So, I'm always talking about playing with tropes, and I try a little to explain how you can turn a classic idea on its head, but you can still end up falling into traps.
If you take a classic story and change the colors, you haven't done something new. If you have the classic knight saving the beautiful princess by slaying the dragon, but you make it an Amazon warrior saving the foppish prince, you end up with the exact same story. There may be a little novelty in your change, but nothing core.
If you switch the roles of the characters, you can come up with interesting mutations. In the current example, you can have an effeminate protagonist that ends up being browbeaten into saving a burly captor from a dragon, which would definitely be different enough to consider.

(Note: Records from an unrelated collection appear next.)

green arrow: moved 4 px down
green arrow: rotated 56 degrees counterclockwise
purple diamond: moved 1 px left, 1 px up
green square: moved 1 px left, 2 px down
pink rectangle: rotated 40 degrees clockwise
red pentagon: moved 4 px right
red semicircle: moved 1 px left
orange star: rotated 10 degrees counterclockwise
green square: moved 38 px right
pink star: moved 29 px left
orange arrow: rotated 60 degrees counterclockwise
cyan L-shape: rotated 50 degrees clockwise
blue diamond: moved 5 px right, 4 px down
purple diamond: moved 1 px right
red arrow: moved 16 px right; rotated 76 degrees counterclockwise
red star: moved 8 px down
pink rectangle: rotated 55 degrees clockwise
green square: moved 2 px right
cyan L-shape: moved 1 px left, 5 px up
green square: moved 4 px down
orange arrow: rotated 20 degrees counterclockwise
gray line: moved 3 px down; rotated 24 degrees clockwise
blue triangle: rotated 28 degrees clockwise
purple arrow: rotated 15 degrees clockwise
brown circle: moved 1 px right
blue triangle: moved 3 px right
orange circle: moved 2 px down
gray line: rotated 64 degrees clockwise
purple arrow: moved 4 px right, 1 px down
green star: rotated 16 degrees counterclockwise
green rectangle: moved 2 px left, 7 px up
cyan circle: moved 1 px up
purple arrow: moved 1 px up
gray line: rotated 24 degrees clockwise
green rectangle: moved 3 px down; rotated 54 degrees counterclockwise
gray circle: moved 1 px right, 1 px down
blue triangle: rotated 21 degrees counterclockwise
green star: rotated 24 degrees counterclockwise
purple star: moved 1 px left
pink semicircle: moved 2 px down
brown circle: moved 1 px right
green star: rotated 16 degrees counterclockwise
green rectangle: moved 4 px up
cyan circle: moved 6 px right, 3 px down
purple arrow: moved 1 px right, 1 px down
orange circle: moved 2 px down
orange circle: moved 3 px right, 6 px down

You could alternatively have the fearsome dragon go forth to slay the bloodthirsty human to save the rest of the dragons, which is a bigger twist of roles, but has probably been done far more often.

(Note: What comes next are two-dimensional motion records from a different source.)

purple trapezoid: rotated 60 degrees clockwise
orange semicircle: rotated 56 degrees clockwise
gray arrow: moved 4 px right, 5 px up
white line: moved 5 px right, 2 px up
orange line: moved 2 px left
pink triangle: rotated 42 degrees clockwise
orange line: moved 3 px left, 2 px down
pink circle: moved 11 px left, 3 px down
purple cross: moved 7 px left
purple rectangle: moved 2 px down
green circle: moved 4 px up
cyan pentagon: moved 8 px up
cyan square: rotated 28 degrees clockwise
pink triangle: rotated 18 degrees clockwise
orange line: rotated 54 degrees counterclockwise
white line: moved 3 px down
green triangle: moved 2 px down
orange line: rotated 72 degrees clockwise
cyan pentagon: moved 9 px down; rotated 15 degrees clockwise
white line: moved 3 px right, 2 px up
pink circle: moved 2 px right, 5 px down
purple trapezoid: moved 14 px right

In reality, the best way to make any of these story ideas more interesting is to look deeper. Look for the motivations beyond the obvious. Probe into the histories of your characters. Don't make the story one-sided. Especially when you have simpler story concepts, the more you switch around roles or details, the more they end up just being different colors on the same house.
Just about every story can be made more interesting by examining them more closely. There is always a limit, and the number one rule is always how well the story moves, but if things are too light, this is how you add valuable weight.